I think that the number of potential URLs being changed in the registry by this PR could be high and I'm not sure if we want to stack that change in behavior on top of it [..]

I'm not suggesting we rename all entities.
In Slack, the rough direction we were discussing was:
For all files that conflict, rename and disambiguate them, but only them.
This PR diverges from that slightly in that the first of the files in a conflict group will not be renamed, but the ones that follow will be renamed—provided that they're a different kind (function, module, etc.).
I don't have a strong preference for the originally discussed behavior ("rename all conflicting files") versus what this PR implements right now.

I'm suggesting we increase the scope of this change from the conflict from the original bug report to conflicts in these file names in general.
I suspect it's not much more added complexity to change the conflict resolution code to append a 1, 2, 3 suffix for same-kind conflicts. For example:

seen := make(map[string]struct{})
nameFor := func(name, kind string) (result string) {
    // Always put the final result into the map.
    defer func() { seen[result] = struct{}{} }()

    if _, ok := seen[ok]; !ok {
        return name // no conflict
    }

    name := kind + "-" + name // pkg-foo
    if _, ok := seen[ok]; !ok {
        return name
    }

    // Still conflicts.
    // Might have "FooBar" and "Foobar" in the same package.
    i := 2
    for {
        candidate := name + strconv.Itoa(i)
        if _, ok := seen[candidate]; !ok {
            return candidate
        }
        i++
    }
}

This will guarantee a unique lower case name for all cases—no possibility of error (which also makes the other error discussion moot).
If there's no conflict, the original name is preferred.
If there's a cross-kind conflict, pkg-foo, fn-foo is preferred.
If there's an in-kind conflict, the first will use fn-foo, and the next fn-foo1, fn-foo2, and so on.
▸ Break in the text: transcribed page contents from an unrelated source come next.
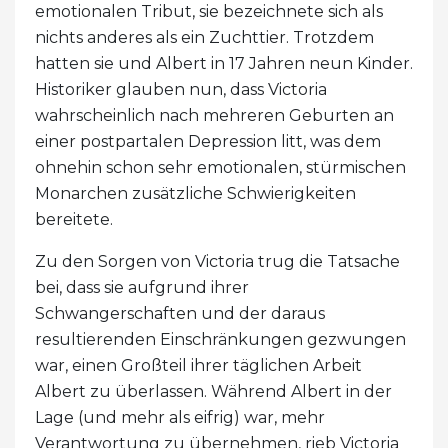
emotionalen Tribut, sie bezeichnete sich als
nichts anderes als ein Zuchttier. Trotzdem
hatten sie und Albert in 17 Jahren neun Kinder.
Historiker glauben nun, dass Victoria
wahrscheinlich nach mehreren Geburten an
einer postpartalen Depression litt, was dem
ohnehin schon sehr emotionalen, stürmischen
Monarchen zusätzliche Schwierigkeiten
bereitete.
Zu den Sorgen von Victoria trug die Tatsache
bei, dass sie aufgrund ihrer
Schwangerschaften und der daraus
resultierenden Einschränkungen gezwungen
war, einen Großteil ihrer täglichen Arbeit
Albert zu überlassen. Während Albert in der
Lage (und mehr als eifrig) war, mehr
Verantwortung zu übernehmen, rieb Victoria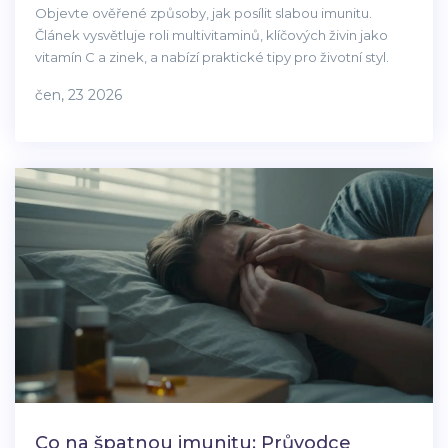
Objevte ověřené způsoby, jak posílit slabou imunitu.
Článek vysvětluje roli multivitaminů, klíčových živin jako
vitamín C a zinek, a nabízí praktické tipy pro životní styl.
čen, 23 2026
Co na špatnou imunitu: Průvodce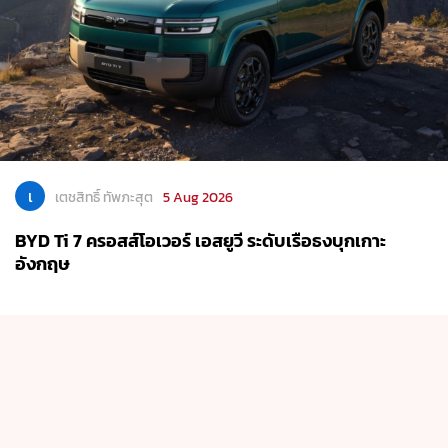
เ
เตชสิทธิ์ ทัพภะสุต
5 Aug 2026
BYD Ti 7 ครอสส์โอเวอร์ เอสยูวี ระดับเรือธงบุกเกาะ
อังกฤษ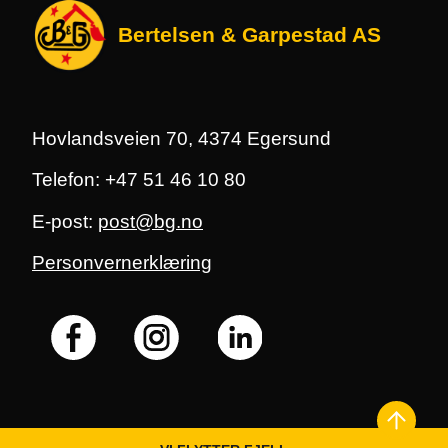
Bertelsen & Garpestad AS
Hovlandsveien 70, 4374 Egersund
Telefon: +47 51 46 10 80
E-post:
post@bg.no
Personvernerklæring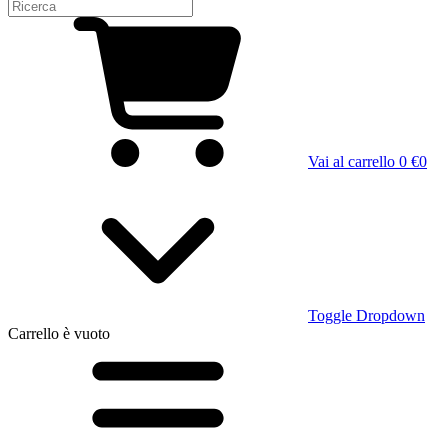
Vai al carrello
0 €
0
Toggle Dropdown
Carrello
è vuoto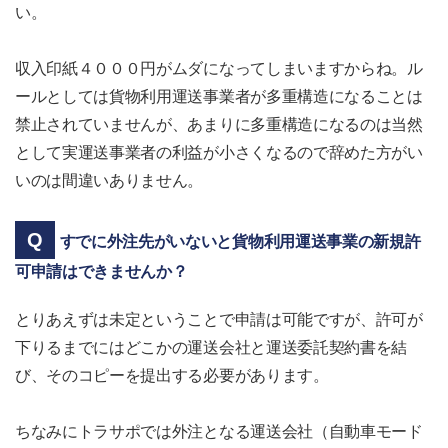
い。
収入印紙４０００円がムダになってしまいますからね。ル
ールとしては貨物利用運送事業者が多重構造になることは
禁止されていませんが、あまりに多重構造になるのは当然
として実運送事業者の利益が小さくなるので辞めた方がい
いのは間違いありません。
すでに外注先がいないと貨物利用運送事業の新規許
可申請はできませんか？
とりあえずは未定ということで申請は可能ですが、許可が
下りるまでにはどこかの運送会社と運送委託契約書を結
び、そのコピーを提出する必要があります。
ちなみにトラサポでは外注となる運送会社（自動車モード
The last piece for this conflict resolution is this: deterministic ordering.
You already implemented cross-kind determinism: module, resource, function.
I'm suggesting we also need to handle in-kind determinism.
To do that, we just need a guarantee that the iteration order of mod.resources and mod.functions is fixed.
If we don't have that guarantee from our input contract, then we can enforce it by sorting them before iterating.
e.g.:

resources := mod.resources
sort.Slice(resources, func(i, j int) bool {
  return resourceName(resources[i]) < resourceName(resources[j])
})
for _, r := range resources {
  // ...

This will guarantee that we always generate files for resources in a fixed order,
so we always encounter conflicting lower case names in the same order,
and so we always resolve them to the same unique names.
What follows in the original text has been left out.